Assigned task =
In the entries that follow, find the line containing "Données ouvertes, pillage organisé par la" and the line containing "vzgajate kot višji saostojni grm.", then copy exactly everything from the first through the second except the pictures.
[Opening Given data section]
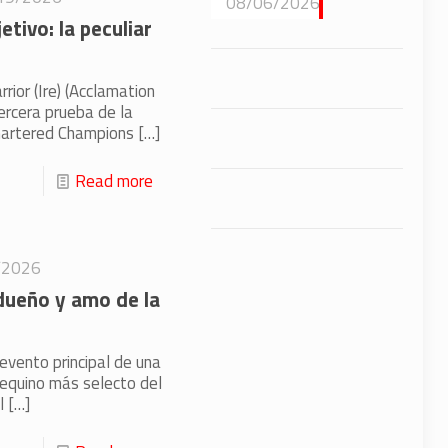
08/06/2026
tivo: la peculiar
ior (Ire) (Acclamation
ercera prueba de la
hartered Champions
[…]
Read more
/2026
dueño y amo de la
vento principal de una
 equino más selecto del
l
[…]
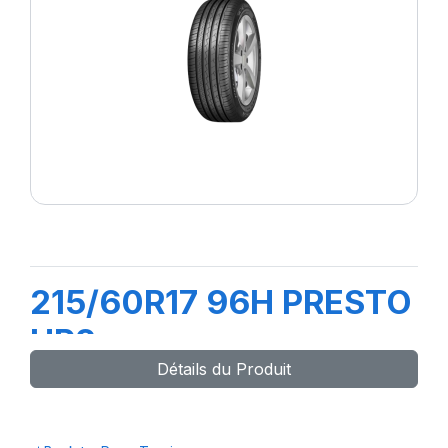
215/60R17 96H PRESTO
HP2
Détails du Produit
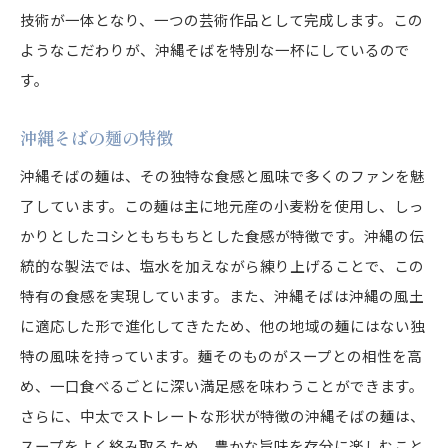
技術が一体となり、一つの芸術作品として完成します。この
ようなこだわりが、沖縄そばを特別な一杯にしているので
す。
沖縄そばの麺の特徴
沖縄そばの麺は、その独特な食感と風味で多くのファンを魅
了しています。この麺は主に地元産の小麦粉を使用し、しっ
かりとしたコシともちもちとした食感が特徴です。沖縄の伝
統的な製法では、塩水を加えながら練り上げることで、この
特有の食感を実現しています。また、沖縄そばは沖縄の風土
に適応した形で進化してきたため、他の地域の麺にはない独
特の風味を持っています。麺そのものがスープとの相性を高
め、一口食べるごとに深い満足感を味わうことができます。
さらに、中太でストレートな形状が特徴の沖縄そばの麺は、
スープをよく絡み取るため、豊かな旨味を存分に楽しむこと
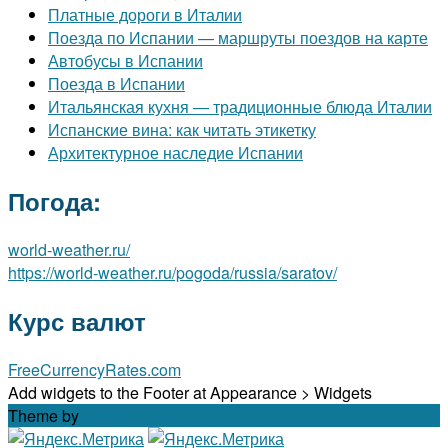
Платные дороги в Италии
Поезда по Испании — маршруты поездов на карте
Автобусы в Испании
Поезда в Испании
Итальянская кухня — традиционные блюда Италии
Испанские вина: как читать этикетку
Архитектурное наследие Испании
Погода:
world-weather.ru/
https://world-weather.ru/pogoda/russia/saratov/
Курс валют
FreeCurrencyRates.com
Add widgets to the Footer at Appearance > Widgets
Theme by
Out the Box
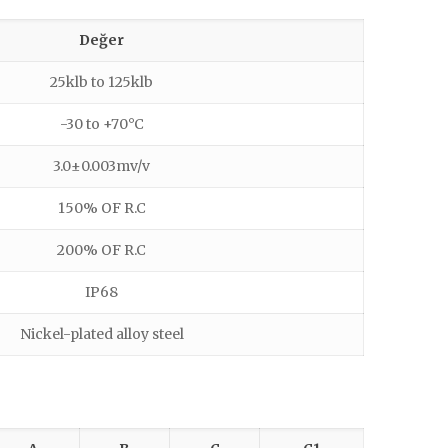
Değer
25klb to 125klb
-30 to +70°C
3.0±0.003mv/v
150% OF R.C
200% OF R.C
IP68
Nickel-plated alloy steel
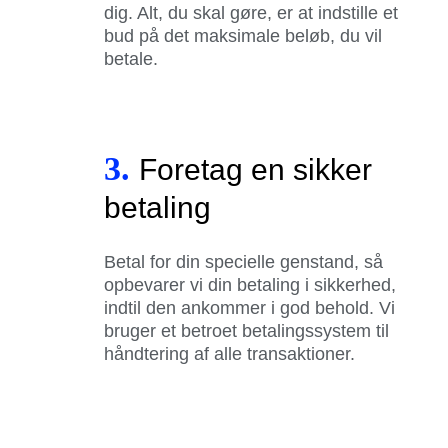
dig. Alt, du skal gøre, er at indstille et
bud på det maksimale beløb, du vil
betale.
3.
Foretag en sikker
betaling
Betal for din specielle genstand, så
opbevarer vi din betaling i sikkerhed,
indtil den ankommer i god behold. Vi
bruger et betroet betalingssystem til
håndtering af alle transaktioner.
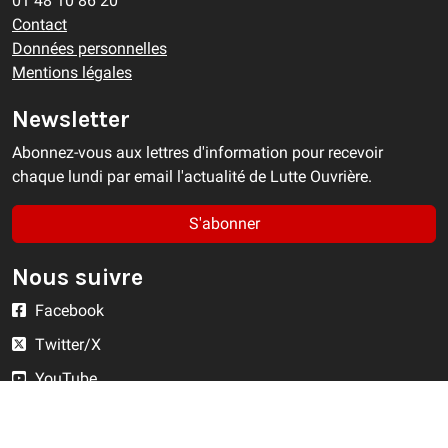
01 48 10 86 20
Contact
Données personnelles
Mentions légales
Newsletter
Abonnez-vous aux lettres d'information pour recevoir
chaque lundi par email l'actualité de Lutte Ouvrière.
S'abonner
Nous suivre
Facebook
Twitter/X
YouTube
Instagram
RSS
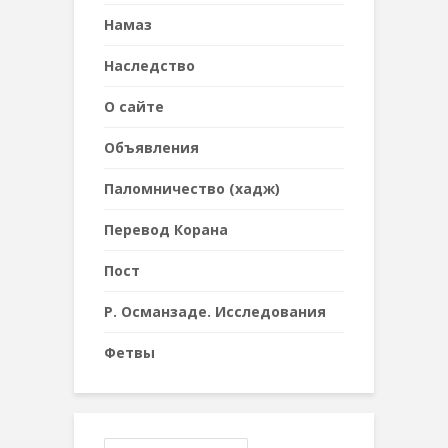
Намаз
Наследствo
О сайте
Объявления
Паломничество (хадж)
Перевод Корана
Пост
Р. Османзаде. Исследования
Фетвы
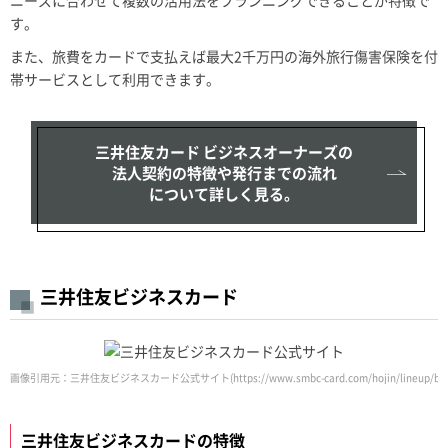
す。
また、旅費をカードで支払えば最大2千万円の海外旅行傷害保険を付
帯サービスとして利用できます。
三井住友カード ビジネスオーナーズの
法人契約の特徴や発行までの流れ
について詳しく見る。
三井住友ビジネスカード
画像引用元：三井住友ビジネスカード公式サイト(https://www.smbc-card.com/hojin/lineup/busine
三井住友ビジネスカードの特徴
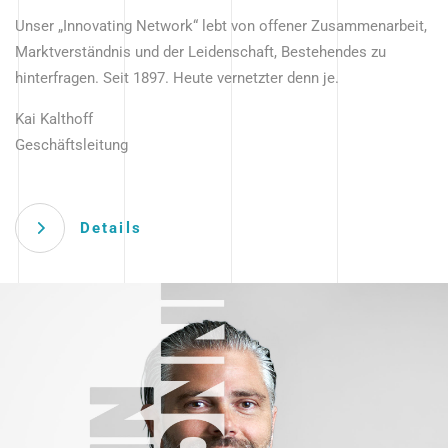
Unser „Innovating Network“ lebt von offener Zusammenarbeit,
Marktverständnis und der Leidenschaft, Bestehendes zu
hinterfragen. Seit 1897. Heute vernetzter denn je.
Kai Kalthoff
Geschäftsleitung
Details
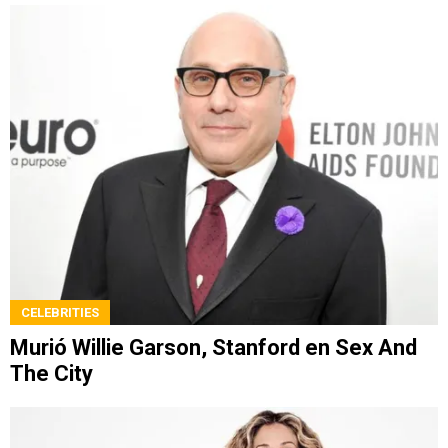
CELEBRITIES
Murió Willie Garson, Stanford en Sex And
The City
[Closing Given data section]
[Opening Given data section]
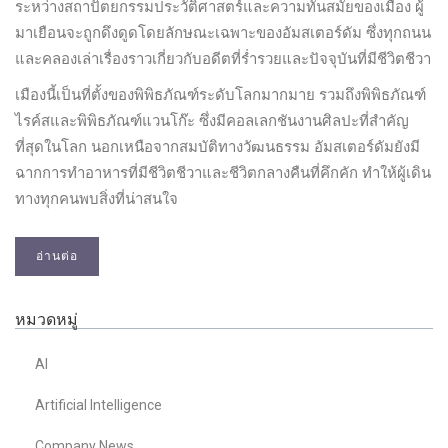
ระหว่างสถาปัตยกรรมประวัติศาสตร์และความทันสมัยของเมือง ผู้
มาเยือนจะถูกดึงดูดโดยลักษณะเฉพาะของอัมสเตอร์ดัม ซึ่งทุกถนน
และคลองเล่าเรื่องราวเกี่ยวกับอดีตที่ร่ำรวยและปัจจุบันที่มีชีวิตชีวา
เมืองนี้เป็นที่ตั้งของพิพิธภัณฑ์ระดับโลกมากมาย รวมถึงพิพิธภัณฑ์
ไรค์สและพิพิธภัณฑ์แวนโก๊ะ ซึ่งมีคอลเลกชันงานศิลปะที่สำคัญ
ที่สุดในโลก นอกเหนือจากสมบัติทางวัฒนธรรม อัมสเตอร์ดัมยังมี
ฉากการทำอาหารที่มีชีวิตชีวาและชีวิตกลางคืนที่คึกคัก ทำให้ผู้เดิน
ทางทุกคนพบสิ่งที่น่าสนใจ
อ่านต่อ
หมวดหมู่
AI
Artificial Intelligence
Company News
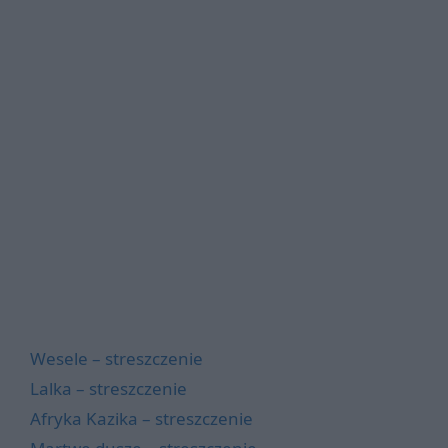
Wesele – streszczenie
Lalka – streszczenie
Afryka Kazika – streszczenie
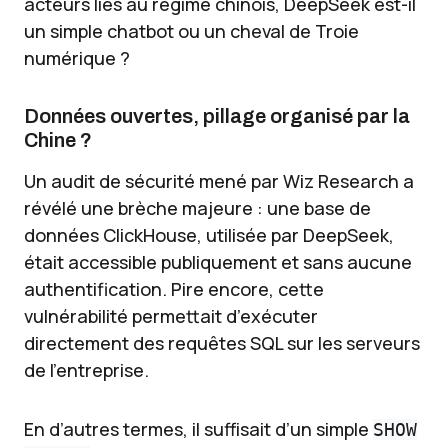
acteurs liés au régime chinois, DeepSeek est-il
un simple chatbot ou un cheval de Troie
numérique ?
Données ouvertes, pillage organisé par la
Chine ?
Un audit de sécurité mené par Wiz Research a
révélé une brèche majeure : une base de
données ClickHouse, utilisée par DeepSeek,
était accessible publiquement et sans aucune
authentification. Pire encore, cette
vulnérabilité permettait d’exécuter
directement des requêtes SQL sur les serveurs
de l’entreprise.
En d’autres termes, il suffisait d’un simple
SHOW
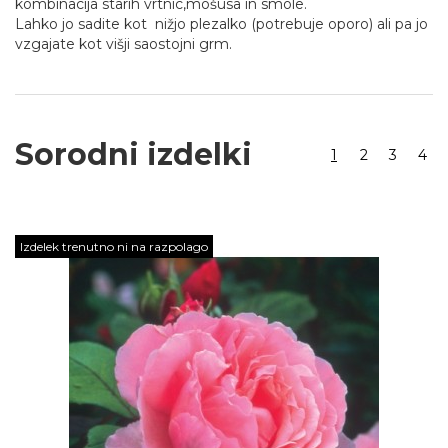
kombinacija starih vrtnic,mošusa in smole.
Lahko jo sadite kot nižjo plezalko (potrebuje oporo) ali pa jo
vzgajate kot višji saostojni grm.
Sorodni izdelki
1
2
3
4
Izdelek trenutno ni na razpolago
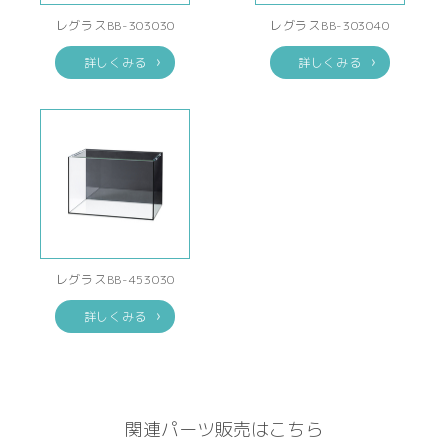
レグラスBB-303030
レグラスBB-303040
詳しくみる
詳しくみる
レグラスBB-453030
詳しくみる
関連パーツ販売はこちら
[Closing Given data section]
Answer box =
Données ouvertes, pillage organisé par la
Chine ?
Un audit de sécurité mené par Wiz Research a
révélé une brèche majeure : une base de
données ClickHouse, utilisée par DeepSeek,
était accessible publiquement et sans aucune
authentification. Pire encore, cette
vulnérabilité permettait d’exécuter
directement des requêtes SQL sur les serveurs
de l’entreprise.
En d’autres termes, il suffisait d’un simple
SHOW
kombinacija starih vrtnic,mošusa in smole.
Lahko jo sadite kot nižjo plezalko (potrebuje oporo) ali pa jo
vzgajate kot višji saostojni grm.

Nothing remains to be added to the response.